Our Government disdains fairness, and that applies to the non-religious too. Opinion piece Barking & Dagenham Post 19.1.22
Rule-makers flouting lockdown rules gets people riled. Trashing of human rights law gets fewer headlines but should also cause outrage. Fairness and human rights are two sides of the same coin.
A Government bill, published in October, is designed to stop ordinary people from questioning Government decisions through the courts. If passed it will rob us of power to challenge the Government through judicial review. It’s described by Tory MP David Davies as ‘un-Conservative and undemocratic’ (Guardian 25.10.21).
The bill goes hand in hand with proposals to grab more power and push back on human rights, announced by Justice Secretary Raab in December. There is a three month public ‘consultation’ period. The plans fly in the face of the independent review commissioned by the Government, so don’t hold your breath expecting a re-think.
Anyone out of favour with Government Ministers will suffer. From refugees to anti-racist and environmental campaigners, to the non-religious. Why the non-religious? Because reasonable changes in the law for equal treatment of, say, teaching of non-religious world views in schools, and access to pastoral care in hospitals, have only been achieved through the levers of judicial review and the Human Rights Act.

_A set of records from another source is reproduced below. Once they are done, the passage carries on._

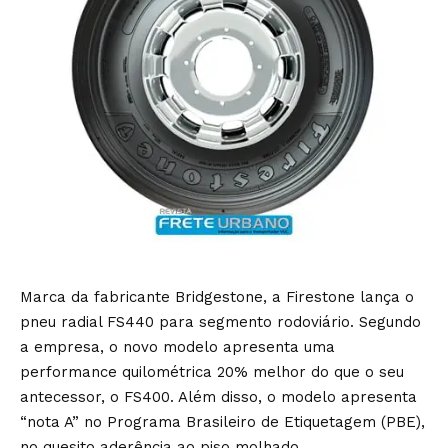
Marca da fabricante Bridgestone, a Firestone lança o
pneu radial FS440 para segmento rodoviário. Segundo
a empresa, o novo modelo apresenta uma
performance quilométrica 20% melhor do que o seu
antecessor, o FS400. Além disso, o modelo apresenta
“nota A” no Programa Brasileiro de Etiquetagem (PBE),
no quesito aderência ao piso molhado.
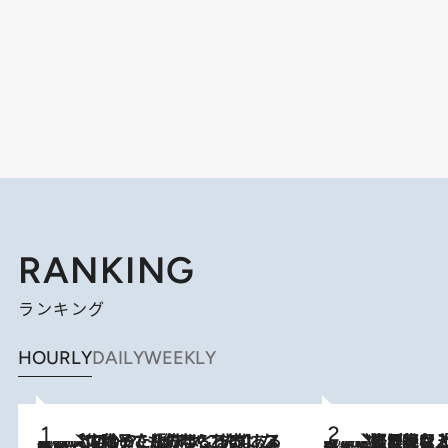
RANKING
ランキング
HOURLY
DAILY
WEEKLY
2026.8.5
【阿川佐和子さんの年とる力】なぜ70代で始めた趣味は“こんなに楽しい”のか？ ピアノ、俳句…スランプに陥っても続けられる“ある秘訣”とは
2026.8.5
【なぜ吉沢亮は「気配を消せる」のか？】興行収入208億の『国宝』を経て挑むミュージカル『ディア・エヴァン・ハンセン』。トップ俳優が舞台上でさらけ出した“孤独”とは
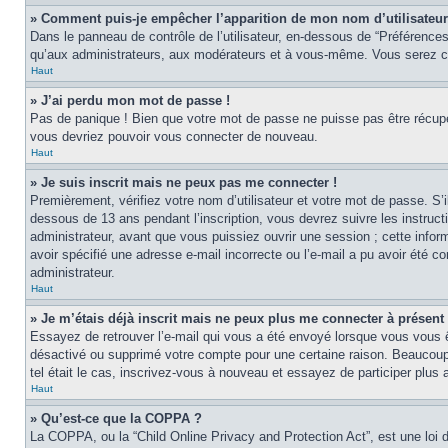
» Comment puis-je empêcher l’apparition de mon nom d’utilisateur d
Dans le panneau de contrôle de l’utilisateur, en-dessous de “Préférences
qu’aux administrateurs, aux modérateurs et à vous-même. Vous serez co
Haut
» J’ai perdu mon mot de passe !
Pas de panique ! Bien que votre mot de passe ne puisse pas être récupér
vous devriez pouvoir vous connecter de nouveau.
Haut
» Je suis inscrit mais ne peux pas me connecter !
Premièrement, vérifiez votre nom d’utilisateur et votre mot de passe. S’
dessous de 13 ans pendant l’inscription, vous devrez suivre les instruc
administrateur, avant que vous puissiez ouvrir une session ; cette inform
avoir spécifié une adresse e-mail incorrecte ou l’e-mail a pu avoir été 
administrateur.
Haut
» Je m’étais déjà inscrit mais ne peux plus me connecter à présent 
Essayez de retrouver l’e-mail qui vous a été envoyé lorsque vous vous ête
désactivé ou supprimé votre compte pour une certaine raison. Beaucoup de
tel était le cas, inscrivez-vous à nouveau et essayez de participer plus
Haut
» Qu’est-ce que la COPPA ?
La COPPA, ou la “Child Online Privacy and Protection Act”, est une loi 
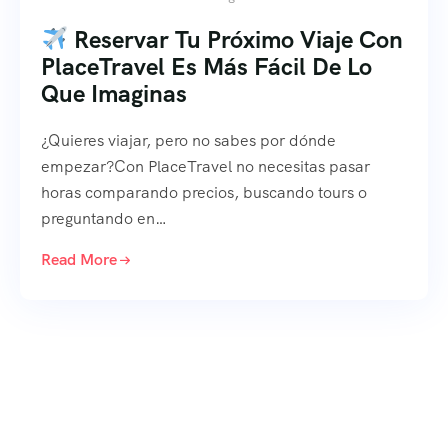
Reservar Tu Próximo Viaje Con
PlaceTravel Es Más Fácil De Lo
Que Imaginas
¿Quieres viajar, pero no sabes por dónde
empezar?Con PlaceTravel no necesitas pasar
horas comparando precios, buscando tours o
preguntando en…
Read More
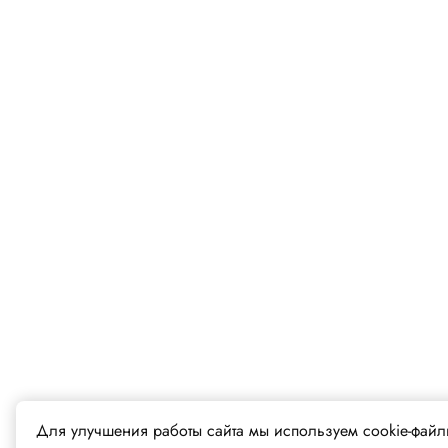
Для улучшения работы сайта мы используем cookie-файл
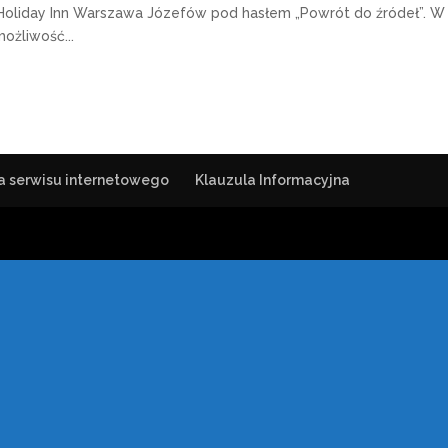
u Holiday Inn Warszawa Józefów pod hasłem „Powrót do źródeł”. W
ożliwość...
a serwisu internetowego
Klauzula Informacyjna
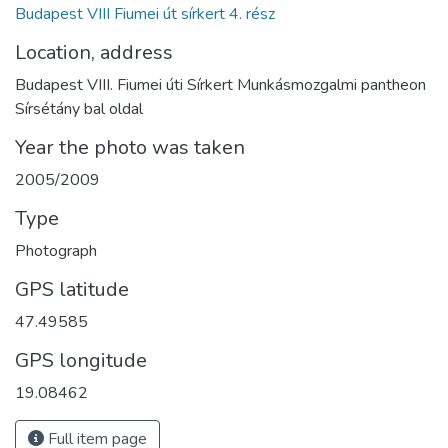
Budapest VIII Fiumei út sírkert 4. rész
Location, address
Budapest VIII. Fiumei úti Sírkert Munkásmozgalmi pantheon
Sírsétány bal oldal
Year the photo was taken
2005/2009
Type
Photograph
GPS latitude
47.49585
GPS longitude
19.08462
Full item page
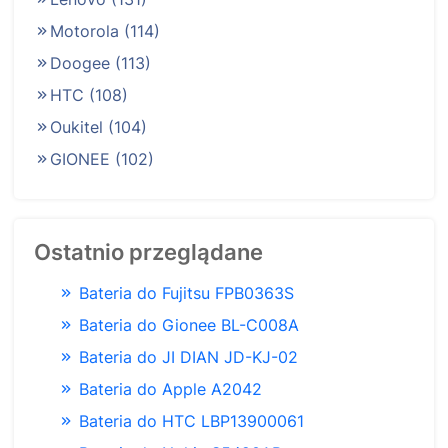
Motorola
(114)
Doogee
(113)
HTC
(108)
Oukitel
(104)
GIONEE
(102)
Ostatnio przeglądane
Bateria do Fujitsu FPB0363S
Bateria do Gionee BL-C008A
Bateria do JI DIAN JD-KJ-02
Bateria do Apple A2042
Bateria do HTC LBP13900061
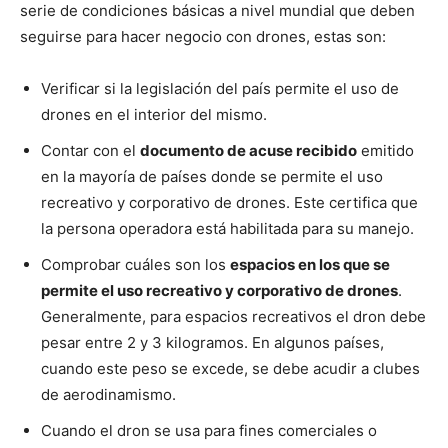
serie de condiciones básicas a nivel mundial que deben
seguirse para hacer negocio con drones, estas son:
Verificar si la legislación del país permite el uso de
drones en el interior del mismo.
Contar con el
documento de acuse recibido
emitido
en la mayoría de países donde se permite el uso
recreativo y corporativo de drones. Este certifica que
la persona operadora está habilitada para su manejo.
Comprobar cuáles son los
espacios en los que se
permite el uso recreativo y corporativo de drones
.
Generalmente, para espacios recreativos el dron debe
pesar entre 2 y 3 kilogramos. En algunos países,
cuando este peso se excede, se debe acudir a clubes
de aerodinamismo.
Cuando el dron se usa para fines comerciales o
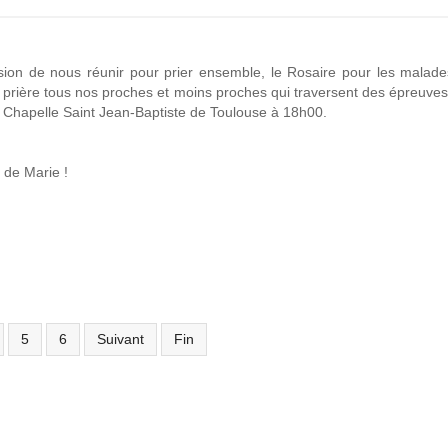
asion de nous réunir pour prier ensemble, le Rosaire pour les malad
 prière tous nos proches et moins proches qui traversent des épreuves d
a Chapelle Saint Jean-Baptiste de Toulouse à 18h00.
de Marie !
5
6
Suivant
Fin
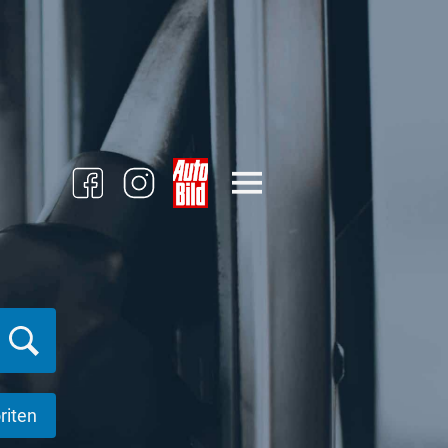
riten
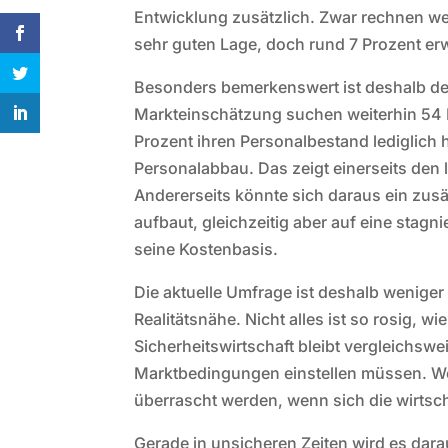
Entwicklung zusätzlich. Zwar rechnen wei
sehr guten Lage, doch rund 7 Prozent er
Besonders bemerkenswert ist deshalb der
Markteinschätzung suchen weiterhin 54 
Prozent ihren Personalbestand lediglich 
Personalabbau. Das zeigt einerseits den
Andererseits könnte sich daraus ein zusä
aufbaut, gleichzeitig aber auf eine stagn
seine Kostenbasis.
Die aktuelle Umfrage ist deshalb weniger
Realitätsnähe. Nicht alles ist so rosig, wi
Sicherheitswirtschaft bleibt vergleichswei
Marktbedingungen einstellen müssen. Wer
überrascht werden, wenn sich die wirtscha
Gerade in unsicheren Zeiten wird es darau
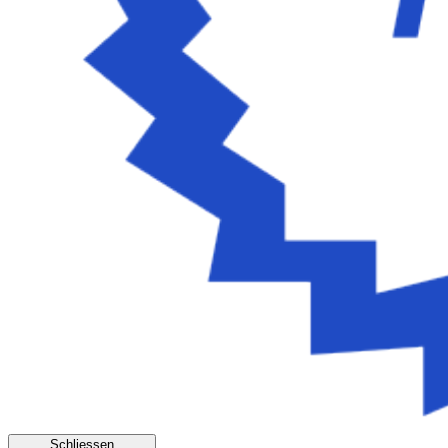
Schliessen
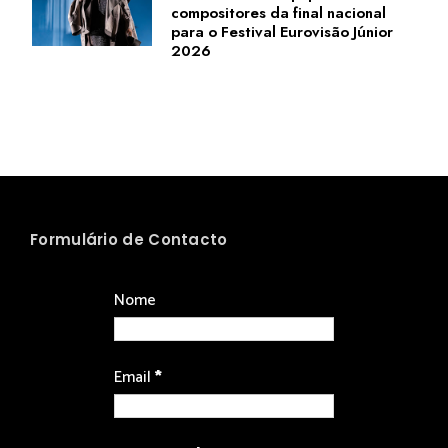
compositores da final nacional
para o Festival Eurovisão Júnior
2026
Formulário de Contacto
Nome
Email
*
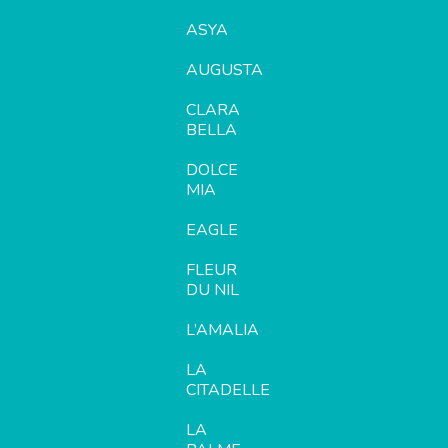
ASYA
AUGUSTA
CLARA
BELLA
DOLCE
MIA
EAGLE
FLEUR
DU NIL
L’AMALIA
LA
CITADELLE
LA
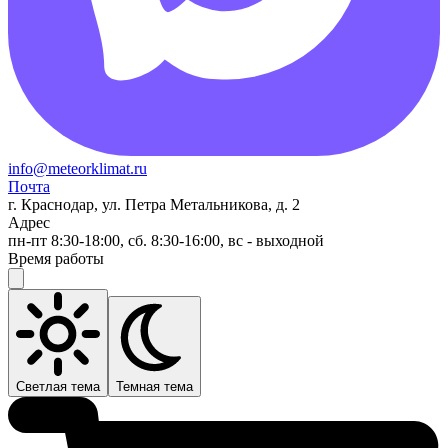
info@meteorklimat.ru
Почта
г. Краснодар, ул. Петра Метальникова, д. 2
Адрес
пн-пт 8:30-18:00, сб. 8:30-16:00, вс - выходной
Время работы
Светлая тема
Темная тема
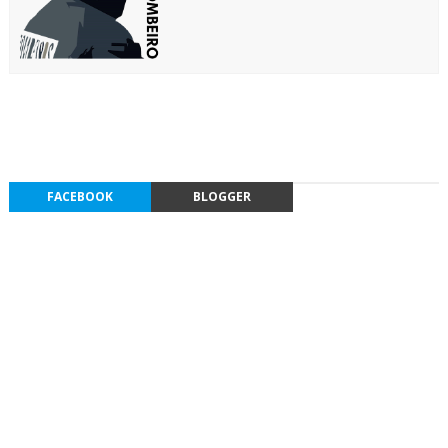
FACEBOOK
BLOGGER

One example of ongoing unfairness is Government refusal to recognise Humanist marriages as lawful in England and Wales. They were legalised in N Ireland in 2018, and in Scotland in 2005, where they now outnumber religious marriages. Every religion enjoys this right, even the Aetherius Society, whose founder claimed contact with martians. But it looks like the Government has dug in its heels for Humanists. Their constitutional proposals now threaten blocking us getting justice through the courts on this, and many other issues.
Last May Prime Minister Johnson solemnised his marriage to Carrie Symonds in a Catholic ceremony at Westminster Cathedral. But Humanists, who have no religion, are still deprived of the opportunity to solemnise their marriages in accordance with their beliefs in a place of their choosing. A bit like cheese and wine parties during lockdown, it’s one rule for them, another rule for us.